The parties discussed the path towards reopening the mine, operated by Barrick Nuigini (BNL), which was mothballed in April after PNG refused to extend a special mining lease (SML).
The negotiations are yet to be finalised, both parties noted on the weekend, with tax concessions a possible sticking point.
BNL is challenging both the SML refusal and PNG's decision to award an SML to state-owned Kumul Minerals Holdings in August; and has separately sought a resolution through the World Bank's International Centre for Settlement of Investment Disputes.
Bristow flew to Port Moresby last week to discuss the terms of reopening the mine with prime minister James Marape and Enga provincial governor Sir Peter Ipatas.
"We have agreed in principle that Papua New Guinea will take a major share of equity under the new arrangements and BNL will retain operatorship and there will be a fair sharing of the economic benefits," Marape said in a joint statement following Thursday's meeting.
"I am certain that my team will be able to work with the PNG state negotiation team, led by SNT Chairman Ambassador Isaac Lupari, in finalising full commercial details," Bristow said.
Both parties then issued separate comments over the weekend.
Marape said on Facebook he appreciated Bristow and his team "who came to negotiate hard for their company but also responded well to all our core issues I could not compromise".
He said "subject to final touch ups" he had not compromised on principles including the SML remaining under Kumul, PNG would make no concessions on taxes, all outstanding legacies were not conceded and Barrick was "to phase out at an agreed time".

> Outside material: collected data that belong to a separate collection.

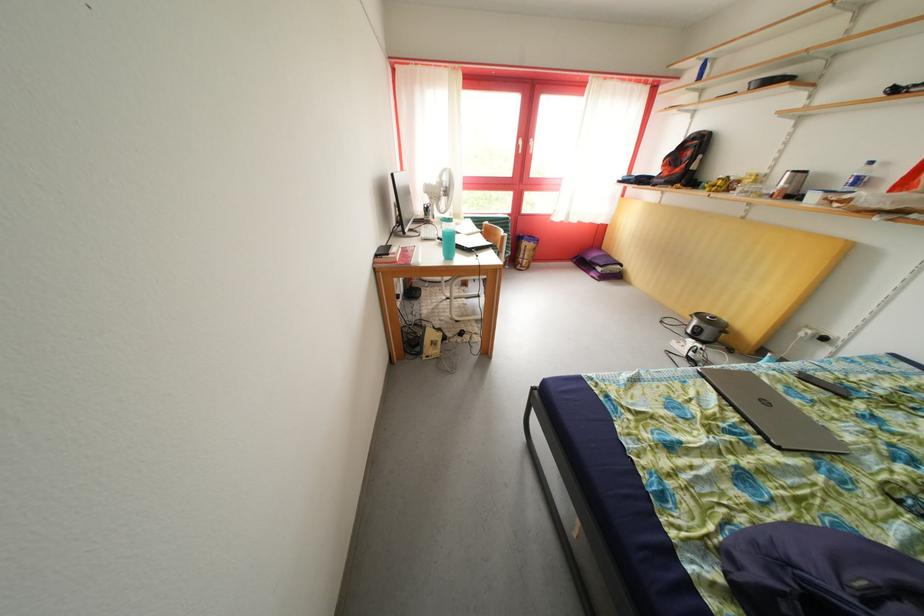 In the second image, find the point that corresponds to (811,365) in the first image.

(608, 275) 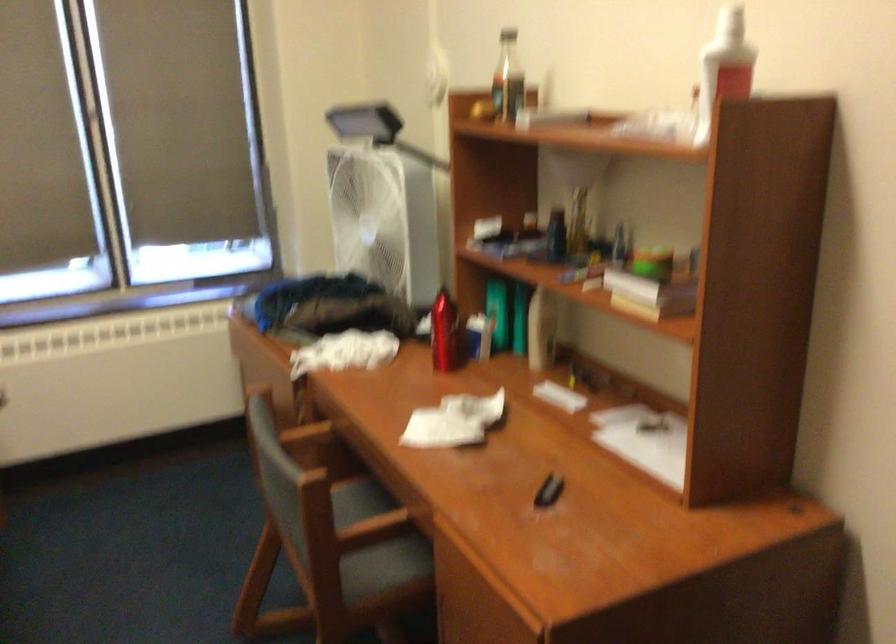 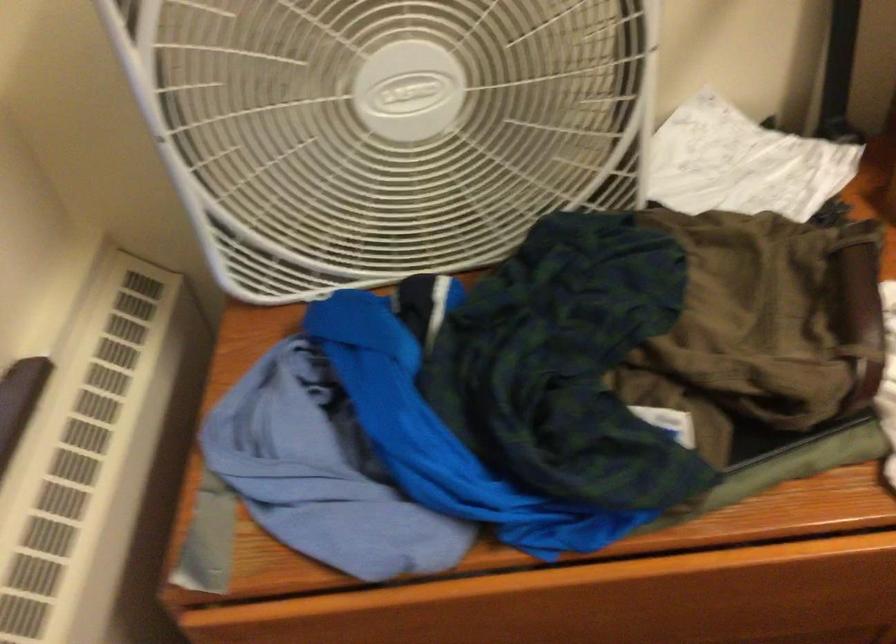 In the second image, find the point that corresponds to [362,234] in the first image.

(385, 127)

However, BNL said on Saturday its position was that "all economic levers, including taxes, must be open to consideration to achieve a fair and equitable split of economic benefits".
It also maintained that SML 1 was the appropriate tenement because it possessed the 14 associated tenements for the mine to operate, a mining development contract and other permits, while SML 11 purportedly granted to Kumul had none of the above approvals, which could take years to obtain, and was "having its legitimacy challenged in the PNG courts by both BNL and landowners".
It also said the two sides had agreed any legacy issues would be limited to transgressions against law, contract or permit and disputes would be resolved under historical agreements.
Porgera is owned 47.5% by both Barrick and Zijin Mining, and 5% by the Enga provincial government and landowners.
Before withdrawing guidance, Barrick had expected its share of Porgera production to be between 240,000-270,000 ounces of gold this year.
The mine had "tier one potential but faces many challenges in the form of legacy issues and an unruly neighbourhood," Bristow had said in Barrick's 10-year production plan released earlier this year.